The origin of these habitual-aspect forms in Irish English is not entirely clear but seems to point to Irish in contact with English. Dialectologist Joseph Wright in 1898 reported several examples of ‘to do be’ from Ireland and southern England. Hickey 2007 (PDF) summarises it as ‘convergence with English input in south, possibly with influence from Scots via Ulster; otherwise transfer of category from Irish’.*
Hickey 2005 (PDF) elaborates:
In syntax, there are many features which either have a single source in Irish or at least converged with English regional input to produce stable structures in later Irish English. To begin with, one must bear in mind that adult speakers learning a second language, especially in an unguided situation, search for equivalents to the grammatical categories they know from their native language. The less they know and use the second language, the more obvious this search is. A case in point would involve the habitual in Irish. […] There is no one-to-one formal or semantic correspondence to this in English, so what appears to have happened is that the Irish availed of the afunctional do of declarative sentence, which was still present in English at the time of renewed plantation in the early seventeenth century…

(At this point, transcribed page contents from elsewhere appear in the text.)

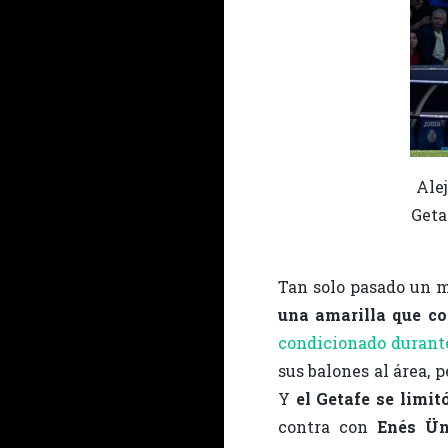
Alej
Getaf
Tan solo pasado un 
una amarilla que c
condicionado durante
sus balones al área, 
Y
el Getafe se limit
contra con
Enés Ün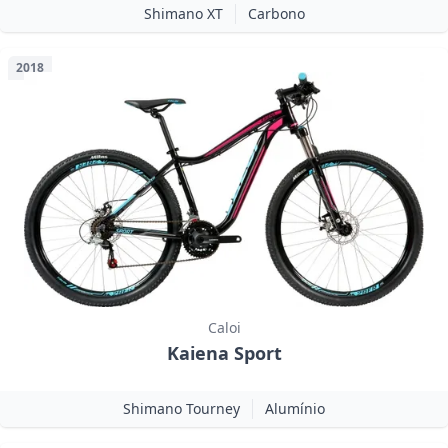
Shimano XT
Carbono
2018
Caloi
Kaiena Sport
Shimano Tourney
Alumínio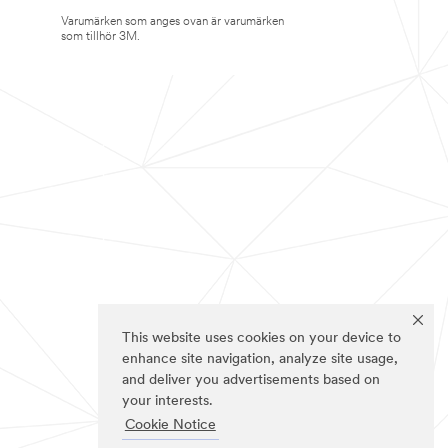
Varumärken som anges ovan är varumärken
som tillhör 3M.
This website uses cookies on your device to
enhance site navigation, analyze site usage,
and deliver you advertisements based on
your interests.
Cookie Notice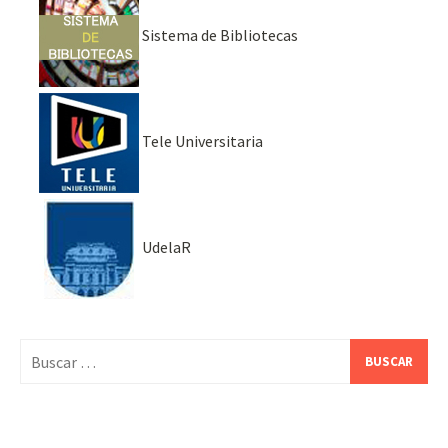
Sistema de Bibliotecas
Tele Universitaria
UdelaR
Buscar:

Lastly, Jeffrey L. Kallen 2012 (PDF) has some detail on usage, semantic differentiation and geographical distribution. He says the be form (what I’ve styled be’s) ‘is relatively invariant, almost always occurring as bes (sometimes spelled as be’s or bees) and never using regular morphology as in *I am.’ He presents the following illustrative set:
(10) a. Did you never read in the papers the way murdered men do bleed and drip? (Synge [1907] 1941: 129)
b. If I go in to meet a spark [‘electrician’], I do find a carpenter (Kallen 1989: 6)
c. He bes always joking (O’Neill 1947: 264)
d. She does be sitting there at nights watching Seven Days (Kallen 1989: 7)One unsettled question on generic/habitual verb forms concerns the differentiations which can be made within sets such as (10). Semantic differences can be suggested – as between the recurrence of discrete events seen in (10b) versus more extended states of affairs as in (10d) – but existing evidence does not give us a clear pattern.
Kallen says that despite intimations that be forms are ‘more specifically associated with the Ulster dialect area’, it is attested in southern Irish counties including Dublin and neighbouring Meath in the east, Galway and Roscommon in the west, and Wexford in the southeast (albeit recessive). So the two forms’ relative geographical distribution is not as clear-cut as some sources say.
Moylan suggests that the usage is on the way out. I hope not.
*
* It’s also worth noting the parallels with African-American Vernacular English; see for example Collins 2006 and Rickford 1999. AAVE do she be equates, I think, to HibE does she be. Both offer be’s/bees. Do be is definitely not available in standard English: Pollock 1989 (PDF), discussing so-called ‘do support’, explicitly contrasts John is not happy with *John does not be happy – but the Asterisk of Incorrectness would not apply in Ireland.